[Dataset records]

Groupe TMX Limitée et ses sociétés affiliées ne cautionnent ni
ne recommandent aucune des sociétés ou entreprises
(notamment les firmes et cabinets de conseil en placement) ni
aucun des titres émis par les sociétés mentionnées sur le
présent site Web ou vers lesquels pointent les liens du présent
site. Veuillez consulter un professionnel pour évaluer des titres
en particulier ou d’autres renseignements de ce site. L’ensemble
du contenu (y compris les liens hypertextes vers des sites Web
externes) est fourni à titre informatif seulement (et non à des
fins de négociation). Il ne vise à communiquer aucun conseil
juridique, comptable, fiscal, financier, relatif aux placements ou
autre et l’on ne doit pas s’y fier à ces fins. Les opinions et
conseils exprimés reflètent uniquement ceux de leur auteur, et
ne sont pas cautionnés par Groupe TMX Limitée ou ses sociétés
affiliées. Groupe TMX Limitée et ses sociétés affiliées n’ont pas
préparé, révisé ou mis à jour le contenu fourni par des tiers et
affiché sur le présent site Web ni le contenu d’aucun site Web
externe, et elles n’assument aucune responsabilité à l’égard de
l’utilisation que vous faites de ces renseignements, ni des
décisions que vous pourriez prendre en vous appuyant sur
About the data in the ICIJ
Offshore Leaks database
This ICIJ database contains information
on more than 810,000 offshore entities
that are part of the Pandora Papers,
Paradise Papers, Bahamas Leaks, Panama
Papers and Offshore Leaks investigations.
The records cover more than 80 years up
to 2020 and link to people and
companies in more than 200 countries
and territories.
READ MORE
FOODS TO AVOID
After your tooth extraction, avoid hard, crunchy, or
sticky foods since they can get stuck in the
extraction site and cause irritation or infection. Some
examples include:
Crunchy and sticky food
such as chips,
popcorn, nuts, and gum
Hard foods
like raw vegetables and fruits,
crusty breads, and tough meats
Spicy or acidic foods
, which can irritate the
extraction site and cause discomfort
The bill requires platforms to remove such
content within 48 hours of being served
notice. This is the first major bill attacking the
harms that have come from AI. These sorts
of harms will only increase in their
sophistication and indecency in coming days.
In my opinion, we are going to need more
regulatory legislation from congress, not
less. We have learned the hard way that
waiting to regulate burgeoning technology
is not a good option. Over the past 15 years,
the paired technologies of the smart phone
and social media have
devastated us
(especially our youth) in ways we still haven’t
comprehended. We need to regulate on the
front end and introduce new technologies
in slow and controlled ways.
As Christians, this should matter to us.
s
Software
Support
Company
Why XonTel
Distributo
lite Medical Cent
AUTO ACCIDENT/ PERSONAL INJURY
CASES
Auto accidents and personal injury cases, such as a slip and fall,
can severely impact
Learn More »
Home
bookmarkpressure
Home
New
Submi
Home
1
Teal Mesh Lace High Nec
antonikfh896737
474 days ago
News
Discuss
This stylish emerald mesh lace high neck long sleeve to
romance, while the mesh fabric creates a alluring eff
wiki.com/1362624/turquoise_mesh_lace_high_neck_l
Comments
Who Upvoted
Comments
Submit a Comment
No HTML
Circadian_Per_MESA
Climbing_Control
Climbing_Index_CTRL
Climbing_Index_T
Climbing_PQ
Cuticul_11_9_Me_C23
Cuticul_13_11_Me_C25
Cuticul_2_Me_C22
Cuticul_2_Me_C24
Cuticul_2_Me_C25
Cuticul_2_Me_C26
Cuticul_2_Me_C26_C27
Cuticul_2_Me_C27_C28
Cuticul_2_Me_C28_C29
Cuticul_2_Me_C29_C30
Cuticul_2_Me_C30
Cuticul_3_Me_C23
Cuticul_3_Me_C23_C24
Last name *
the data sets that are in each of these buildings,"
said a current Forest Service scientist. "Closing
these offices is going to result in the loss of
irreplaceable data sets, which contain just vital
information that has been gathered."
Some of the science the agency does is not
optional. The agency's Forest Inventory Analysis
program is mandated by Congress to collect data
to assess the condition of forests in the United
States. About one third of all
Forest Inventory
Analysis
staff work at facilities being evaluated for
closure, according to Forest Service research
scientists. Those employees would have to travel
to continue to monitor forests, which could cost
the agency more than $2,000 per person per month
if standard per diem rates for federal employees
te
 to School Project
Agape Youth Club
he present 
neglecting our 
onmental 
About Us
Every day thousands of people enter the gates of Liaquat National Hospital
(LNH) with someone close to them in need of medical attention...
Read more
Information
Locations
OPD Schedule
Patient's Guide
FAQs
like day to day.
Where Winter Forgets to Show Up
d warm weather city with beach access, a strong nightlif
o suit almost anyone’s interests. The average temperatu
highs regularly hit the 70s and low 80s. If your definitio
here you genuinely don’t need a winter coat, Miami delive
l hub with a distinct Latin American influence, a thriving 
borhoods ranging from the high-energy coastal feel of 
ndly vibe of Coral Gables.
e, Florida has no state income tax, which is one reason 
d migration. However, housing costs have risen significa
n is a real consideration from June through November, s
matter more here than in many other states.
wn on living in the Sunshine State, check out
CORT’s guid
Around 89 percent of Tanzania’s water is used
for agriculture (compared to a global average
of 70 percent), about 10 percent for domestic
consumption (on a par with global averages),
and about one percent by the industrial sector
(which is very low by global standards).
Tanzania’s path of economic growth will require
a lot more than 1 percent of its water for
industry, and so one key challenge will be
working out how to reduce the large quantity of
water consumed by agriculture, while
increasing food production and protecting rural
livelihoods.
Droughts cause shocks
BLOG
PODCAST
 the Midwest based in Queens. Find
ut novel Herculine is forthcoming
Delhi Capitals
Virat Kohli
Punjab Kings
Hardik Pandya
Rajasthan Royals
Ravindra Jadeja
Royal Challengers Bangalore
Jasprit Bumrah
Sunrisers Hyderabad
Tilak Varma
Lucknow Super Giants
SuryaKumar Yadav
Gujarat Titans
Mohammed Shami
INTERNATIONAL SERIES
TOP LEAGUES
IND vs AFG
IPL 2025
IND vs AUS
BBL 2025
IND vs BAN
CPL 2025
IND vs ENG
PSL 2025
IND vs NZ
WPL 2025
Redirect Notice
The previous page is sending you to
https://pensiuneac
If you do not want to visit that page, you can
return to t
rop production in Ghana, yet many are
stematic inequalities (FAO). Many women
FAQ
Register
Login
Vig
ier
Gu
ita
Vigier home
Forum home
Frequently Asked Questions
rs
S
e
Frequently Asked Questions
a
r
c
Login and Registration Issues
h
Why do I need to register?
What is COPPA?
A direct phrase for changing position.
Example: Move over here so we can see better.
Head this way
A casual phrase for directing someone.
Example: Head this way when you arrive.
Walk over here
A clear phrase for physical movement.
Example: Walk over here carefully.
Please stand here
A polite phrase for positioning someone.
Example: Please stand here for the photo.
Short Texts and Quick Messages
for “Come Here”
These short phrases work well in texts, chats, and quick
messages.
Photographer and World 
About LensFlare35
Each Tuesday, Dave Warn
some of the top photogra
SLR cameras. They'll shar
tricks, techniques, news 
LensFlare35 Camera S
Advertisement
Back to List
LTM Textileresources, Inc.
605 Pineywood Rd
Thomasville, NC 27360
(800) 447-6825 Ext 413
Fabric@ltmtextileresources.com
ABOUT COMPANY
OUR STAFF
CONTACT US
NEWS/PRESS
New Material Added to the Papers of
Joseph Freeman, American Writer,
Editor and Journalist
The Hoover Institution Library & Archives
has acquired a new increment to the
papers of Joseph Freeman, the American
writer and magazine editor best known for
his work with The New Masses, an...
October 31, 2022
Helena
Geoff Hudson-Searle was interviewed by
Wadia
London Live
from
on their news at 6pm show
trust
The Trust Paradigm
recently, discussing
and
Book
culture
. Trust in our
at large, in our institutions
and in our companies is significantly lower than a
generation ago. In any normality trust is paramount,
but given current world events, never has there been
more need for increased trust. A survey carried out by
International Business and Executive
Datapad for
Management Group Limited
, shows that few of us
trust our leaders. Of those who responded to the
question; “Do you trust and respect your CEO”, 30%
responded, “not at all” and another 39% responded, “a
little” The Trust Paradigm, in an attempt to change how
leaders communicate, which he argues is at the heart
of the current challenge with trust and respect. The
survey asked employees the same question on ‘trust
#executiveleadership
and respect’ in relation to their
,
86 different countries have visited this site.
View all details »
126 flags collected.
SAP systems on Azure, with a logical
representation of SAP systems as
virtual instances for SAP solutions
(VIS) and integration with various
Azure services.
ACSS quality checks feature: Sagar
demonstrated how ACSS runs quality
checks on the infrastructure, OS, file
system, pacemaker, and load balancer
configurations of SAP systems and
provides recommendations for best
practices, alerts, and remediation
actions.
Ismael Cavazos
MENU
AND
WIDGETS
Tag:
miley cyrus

## What you will do:
Return every line from the one holding "system, pacemaker, and load balancer" through the end of the data, exactly as it appears, with both ends kept and nothing else.

## Answer to this exercise:
system, pacemaker, and load balancer
configurations of SAP systems and
provides recommendations for best
practices, alerts, and remediation
actions.
Ismael Cavazos
MENU
AND
WIDGETS
Tag:
miley cyrus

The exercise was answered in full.